El Alma Suprema había iniciado estos problemas al presentar a Volemak su visión de Basílica en llamas. Le había advertido que una alianza con Potokgavan conduciría a la destrucción de Basílica. Pero no le había asegurado que Basílica pudiera confiar en la amistad de los gorayni. Y por lo que Luet sabía de los gorayni —los cabeza mojada, como los llamaban, por el modo en que aceitaban el cabello—, no era conveniente enviar a Smelost a pedir refugio. Los gorayni tendrían la errónea impresión de que sus aliados no estaban a salvo en Basílica. ¿Eso no les induciría a hacer precisamente lo que todos deseaban evitar: a invadir y conquistar la ciudad?
No, era un error enviar a Smelost. Pero como Luet no había llegado a esta conclusión como vidente, sino mediante sus propios razonamientos, nadie la escucharía. Era una niña, excepto cuando el Alma Suprema estaba en ella, de modo que sólo obtenía respeto cuando no era ella misma. Eso la indignaba, pero no podía hacer nada, salvo abrigar la esperanza de que se equivocaba en cuanto a Smelost y los gorayni, y aguardar impaciente hasta que se convirtiera plenamente en una mujer.
Pero era insólito que Rasa llegara a una conclusión tan poco fundamentada. Rasa parecía actuar irreflexivamente, impulsada por el miedo. Y si incluso el juicio de Rasa se enturbiaba, ¿con qué podía contar Luet?
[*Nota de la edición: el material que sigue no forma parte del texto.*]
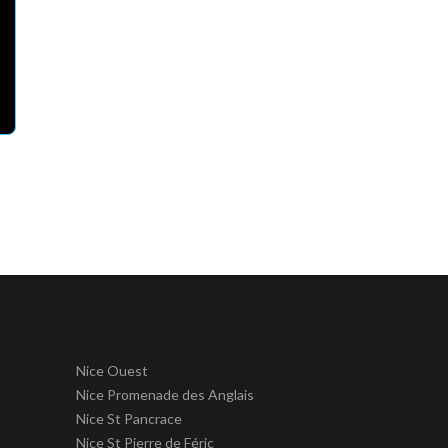
Nice Ouest
Nice Promenade des Anglais
Nice St Pancrace
Nice St Pierre de Féric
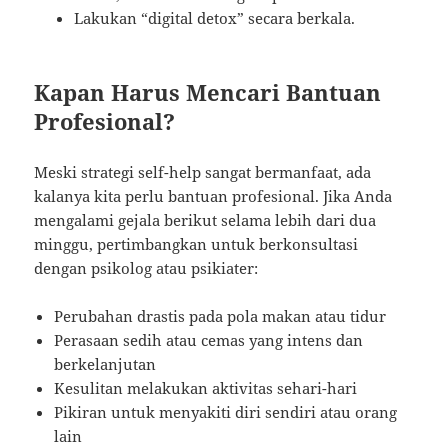
Lakukan “digital detox” secara berkala.
Kapan Harus Mencari Bantuan
Profesional?
Meski strategi self-help sangat bermanfaat, ada
kalanya kita perlu bantuan profesional. Jika Anda
mengalami gejala berikut selama lebih dari dua
minggu, pertimbangkan untuk berkonsultasi
dengan psikolog atau psikiater:
Perubahan drastis pada pola makan atau tidur
Perasaan sedih atau cemas yang intens dan
berkelanjutan
Kesulitan melakukan aktivitas sehari-hari
Pikiran untuk menyakiti diri sendiri atau orang
lain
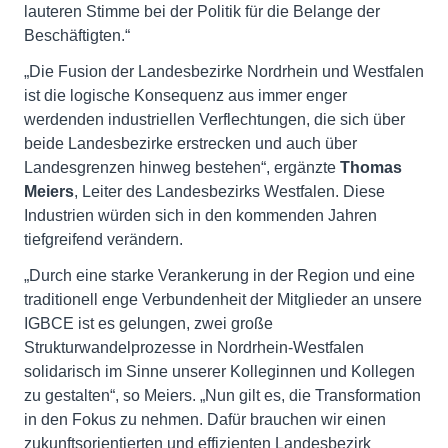
lauteren Stimme bei der Politik für die Belange der
Beschäftigten.“
„Die Fusion der Landesbezirke Nordrhein und Westfalen
ist die logische Konsequenz aus immer enger
werdenden industriellen Verflechtungen, die sich über
beide Landesbezirke erstrecken und auch über
Landesgrenzen hinweg bestehen“, ergänzte
Thomas
Meiers
, Leiter des Landesbezirks Westfalen. Diese
Industrien würden sich in den kommenden Jahren
tiefgreifend verändern.
„Durch eine starke Verankerung in der Region und eine
traditionell enge Verbundenheit der Mitglieder an unsere
IGBCE ist es gelungen, zwei große
Strukturwandelprozesse in Nordrhein-Westfalen
solidarisch im Sinne unserer Kolleginnen und Kollegen
zu gestalten“, so Meiers. „Nun gilt es, die Transformation
in den Fokus zu nehmen. Dafür brauchen wir einen
zukunftsorientierten und effizienten Landesbezirk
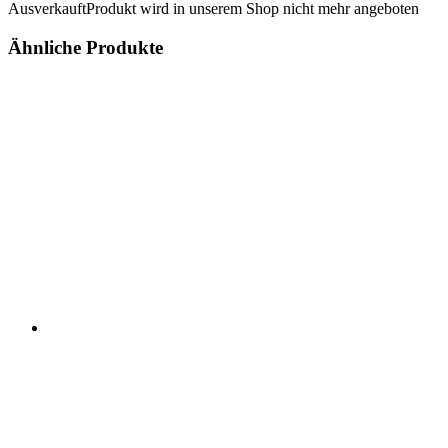
Ausverkauft
Produkt wird in unserem Shop nicht mehr angeboten
Ähnliche Produkte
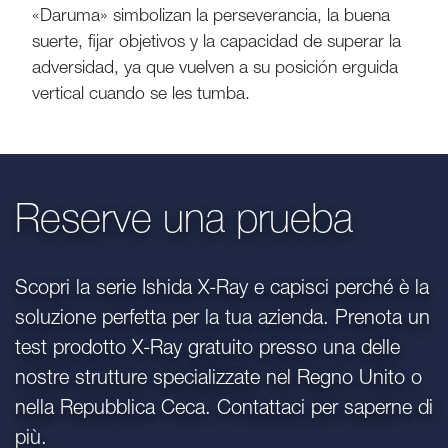
«Daruma» simbolizan la perseverancia, la buena
suerte, fijar objetivos y la capacidad de superar la
adversidad, ya que vuelven a su posición erguida
vertical cuando se les tumba.
Reserve una prueba
Scopri la serie Ishida X-Ray e capisci perché è la
soluzione perfetta per la tua azienda. Prenota un
test prodotto X-Ray gratuito presso una delle
nostre strutture specializzate nel Regno Unito o
nella Repubblica Ceca. Contattaci per saperne di
più.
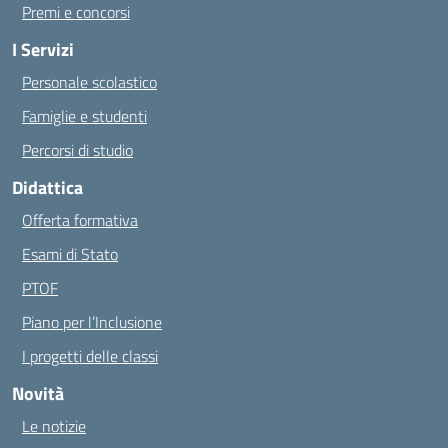
Premi e concorsi
I Servizi
Personale scolastico
Famiglie e studenti
Percorsi di studio
Didattica
Offerta formativa
Esami di Stato
PTOF
Piano per l’Inclusione
I progetti delle classi
Novità
Le notizie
Quiero hablar con alguien, pensó. No con su hermana Hushidh. La querida Shuya era sabia y bondadosa y sin duda escucharía, pero sólo se interesaba por Basílica. No en vano era descifradora. Hushidh vivía atenta a las conexiones y relaciones que unían a la gente, a las redes comunitarias que formaban las personas, a la urdimbre de lazos que configuraban Basílica misma. Amaba la ciudad, pero la conocía tan a fondo, se concentraba tanto en ella, que ignoraba las relaciones que enlazaban Basílica con el mundo externo, pues estas relaciones eran demasiado vastas e impersonales.
De todas formas, Luet había intentado hablar con Hushidh, pero Shuya se había dormido de inmediato. Era comprensible. Pronto amanecería y habían perdido horas de sueño durante la noche. Luet también debía dormir.
Ojalá pudiera hablar con Nafai o Issib. Sobre todo con Nafai. Él puede comunicarse con el Alma Suprema en plena vigilia. Quizá no reciba las visiones que yo recibo, quizá no vea con la hondura y claridad de una vidente, pero puede obtener respuestas. Respuestas prácticas y sencillas. Y no necesita dormirse para obtenerlas. Ojalá estuviera aquí. Pero el Alma Suprema lo envió al desierto con su padre y sus hermanos.